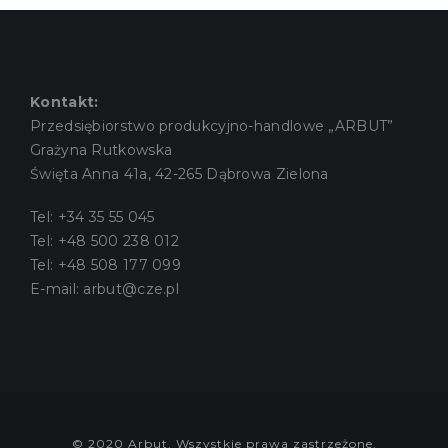
Kontakt:
Przedsiębiorstwo produkcyjno-handlowe „ARBUT”
Grażyna Rutkowska
Święta Anna 41a, 42-265 Dąbrowa Zielona
Tel:
+34 35 55 045
Tel:
+48 500 238 012
Tel:
+48 508 177 099
E-mail:
arbut@cze.pl
© 2020 Arbut. Wszystkie prawa zastrzeżone.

### Description of the task
Retype every entry exactly, but keep the pictures out of your copy.

### Completed task
Kontakt:
Przedsiębiorstwo produkcyjno-handlowe „ARBUT”
Grażyna Rutkowska
Święta Anna 41a, 42-265 Dąbrowa Zielona
Tel:
+34 35 55 045
Tel:
+48 500 238 012
Tel:
+48 508 177 099
E-mail:
arbut@cze.pl
© 2020 Arbut. Wszystkie prawa zastrzeżone.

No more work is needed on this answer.